24 Mart 2018

Insidious: The Last Key


insidious serisinin dördüncü filmi. adamlar doymuyor çekiyor. aslında film sonuna kadar pek güzeldi, bir kaç yerinde resmen yürekleri ağzımıza getirdi. güzel korkutuyorlar, kendince karakterleri var. esas medyum kadının hayatını da çekelim demişler, hepsi iyidi güzeldi ama sonundaki bağlamayı falan pek beğenmedim. hem beşinci filme bağlamışlar, hem olayların gidişatına göre çabucak çözülüyor. güzel bir son yapabilseler dördüncü filmi çekmelerine rağmen olacakmış ama normal bir korku filmi olmuş. keyifle izletti, ona lafım yok. tabii korku filmini izleme amacının yarattığı bir keyif de olabilir. boş beleş sanat filminden mi keyif alayım yani?

--- spoiler ---

.çantaları neden borunun içinde didikledi bilmiyorum ama adamlar resmen dalga geçti, bir şeyler var gibi gösterip, gösterip çantanın içinden yaratık fırlattı, kadını ölüler diyarına aldı. en sevdiğim sahne bu oldu.

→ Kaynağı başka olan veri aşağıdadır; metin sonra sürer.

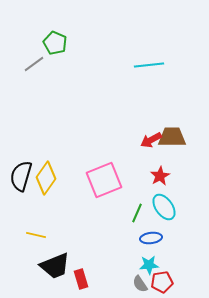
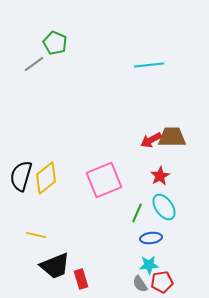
yellow diamond: rotated 16 degrees clockwise
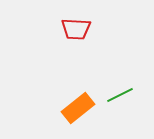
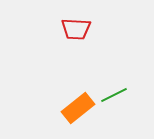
green line: moved 6 px left
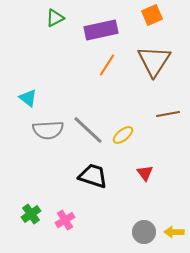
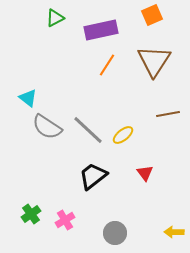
gray semicircle: moved 1 px left, 3 px up; rotated 36 degrees clockwise
black trapezoid: rotated 56 degrees counterclockwise
gray circle: moved 29 px left, 1 px down
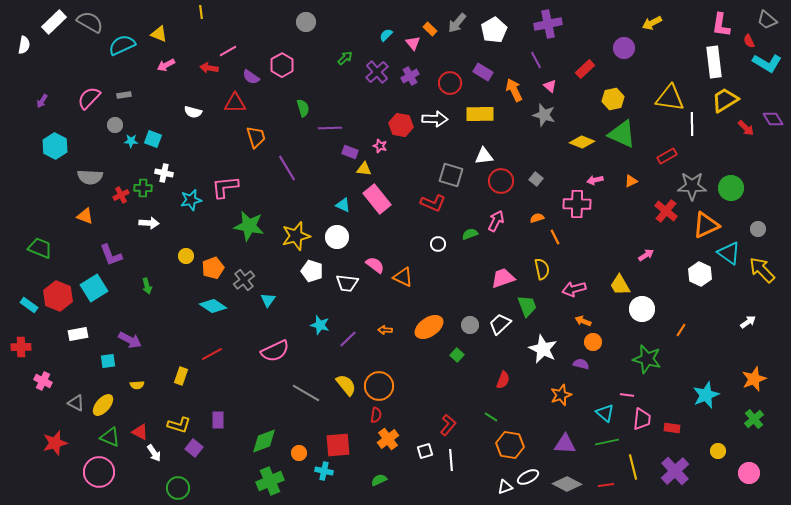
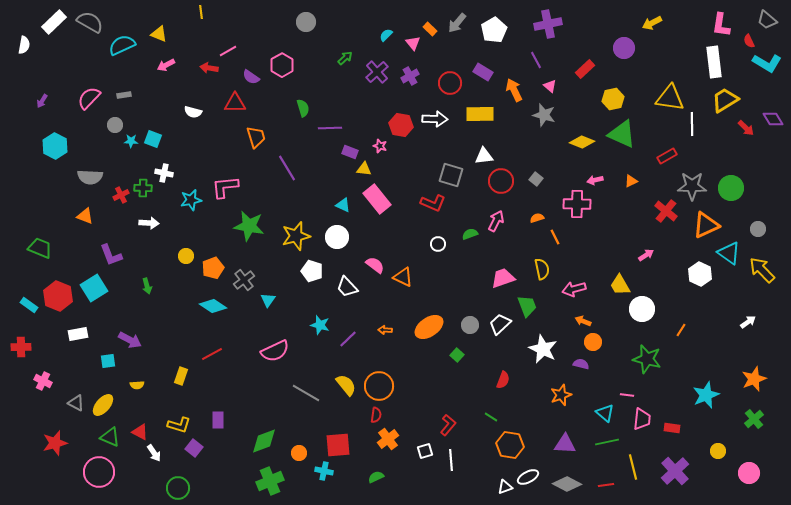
white trapezoid at (347, 283): moved 4 px down; rotated 40 degrees clockwise
green semicircle at (379, 480): moved 3 px left, 3 px up
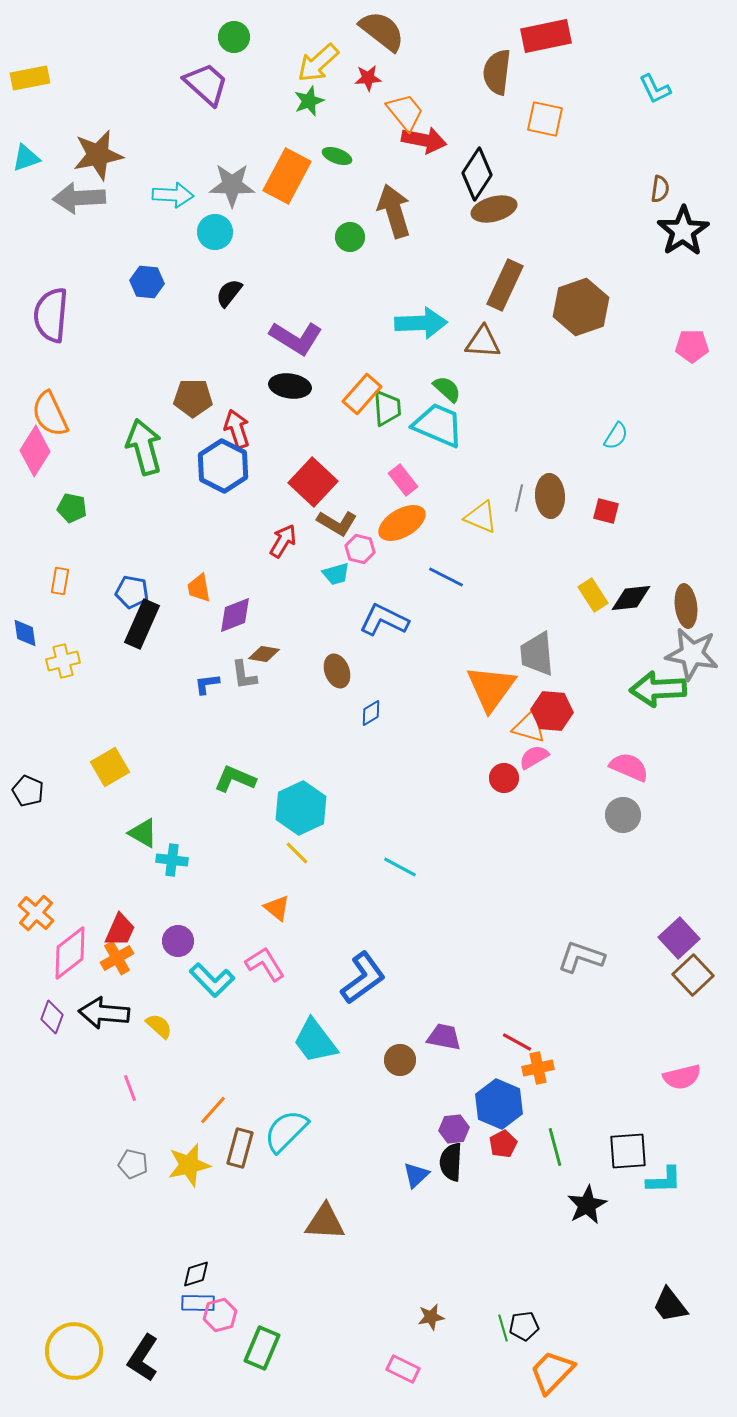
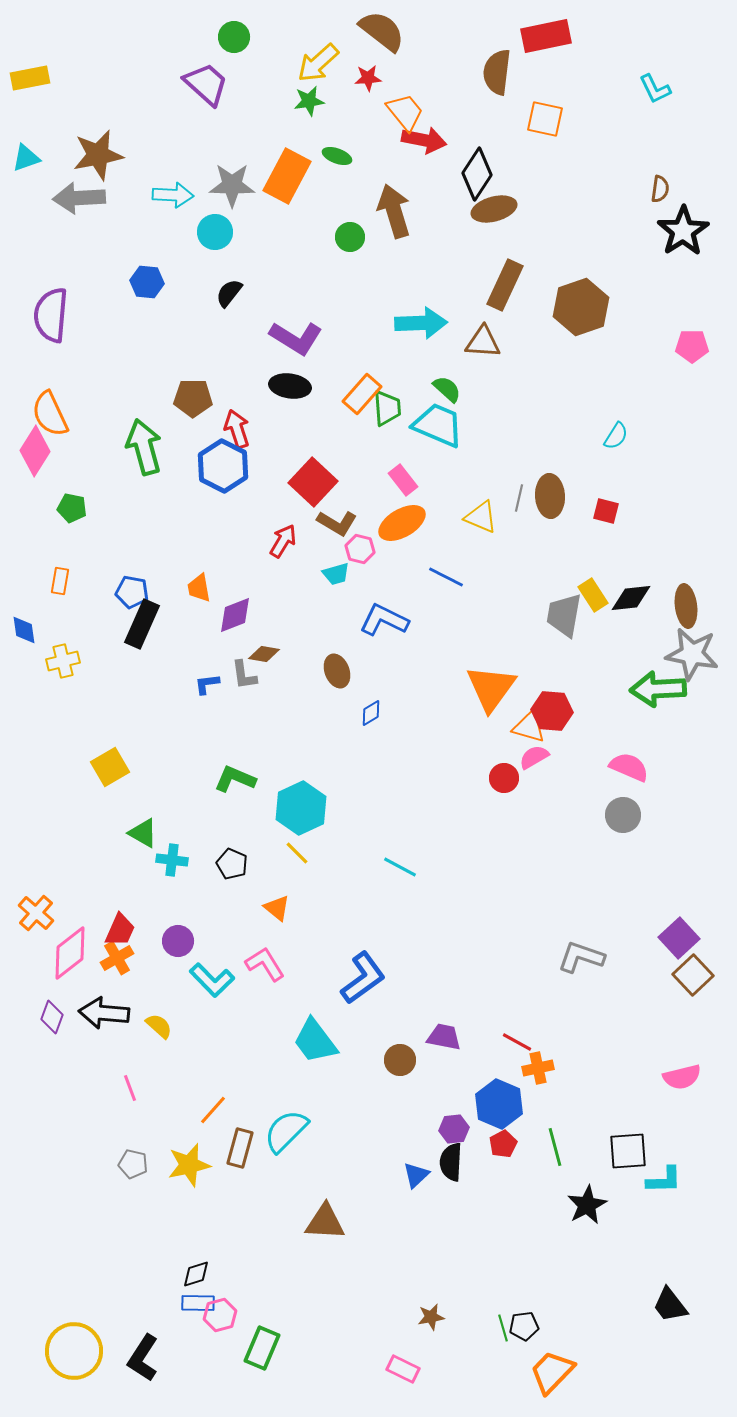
green star at (309, 101): rotated 12 degrees clockwise
blue diamond at (25, 633): moved 1 px left, 3 px up
gray trapezoid at (537, 654): moved 27 px right, 39 px up; rotated 15 degrees clockwise
black pentagon at (28, 791): moved 204 px right, 73 px down
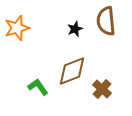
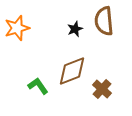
brown semicircle: moved 2 px left
green L-shape: moved 1 px up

.genel olarak gerginlikleri de iyidi, pat diye ortaya çıktığı anları güzel tasarlamışlar. bazen bekletiyorlar da göstermiyorlar, kendince bir gerilim yaratıyor. bazen hiç çıkmaz denen yer, mesela sorgu sırasında polisin arkasından hort diye hortluyor. bunların hepsi güzel.

.zaten üç tipi de baştan beri gördük. medyum teyzemiz ve iki yardımcısı. sidekick espirileri, kızlara yazılmaları da kendi çapında sevimli sayılabilir.

.medyumumuzun hikayesi de iyimiş. babası kötü bir insanmış (aslında değilmişmiş de neyse). bu kızın özel gücünden rahatsız oluyormuş, bir sürü dayak yemiş, bodruma kapatılmış. o ara annesi buna bakmaya geldiğinde kapıyı açtığı yaratık onu öldürmüş. kırmızı kapı muhabbeti te burada başlıyormuş.

.tabii sen nasıl annesin kızını bodruma kitletiyorsundan mesele başlayabilir. kız transa geçince yaşlı halini de görüyor, orada tavsiye ediyor ama annesini kurtaramıyor. geçmişe dönüş müydü? onu öyle salladılar.

.anahtarların ustası sevgili yaratığımızın parmağından çıkan küçük anahtarlarla önce kurbanın sesini kesmesi falan çok iyidi. yaratığın amacını pek anlamadık, zaten film de orada gitti bitti. babası kötü insan değilmiş de içine bu  yaratık kaçmış. yaratık nefretten besleniyormuş. elise'in babasına olan nefretini kullandı, tam babasını dövüyordu ki yeğeni geldi ne yapıyorsun dedi, orada kendine geldi kurtardı. sonra annesini düdükle çağırdı ve yaratığı yendiler, bu kadar basit olmaması gerekiyordu.

.zaten yeğen ne ara ruhlar bölgesine aşina oldu nasıl becerdi? diğer tarafta ele geçirilmiş diğer yeğen vardı, kimseye bir şey olmadı. hepsini hemen yendiler ve bitti gitti. son kısımda canları sıkılmış, bu kadar dram yaptık, mutlu aileye bağlayalım demişler de güzel olmamış.

.kırmızı kapılarda takılırken bir velet gördü, o da ilk filmlerdeki adamın çocuğu mudur nedir? oraya bağlantı çektiler ve film biterken telefon geldi ve sonraki filme doğru bitti gitti.

.bir de film hakkında iyi bir olay ruh filmide seri katil hikayesi çakmış olmaları, onu beğendim. bunları evde ruh var diye çağıran katili kendileri de sorguluyor ama korku yakalanma korkusuna ağır basmıştır diyor, artık yersen yani bunu ama fringe'den gördüğümüz sıkıntılı tipin kızın tekini bodrumda hapsetmesi, ruhun kızı kurtarmayı göstermesi ve kızın ruh çıkmaması falan hepsi çok iyidi, insanı ürkütüp sevindirdiler.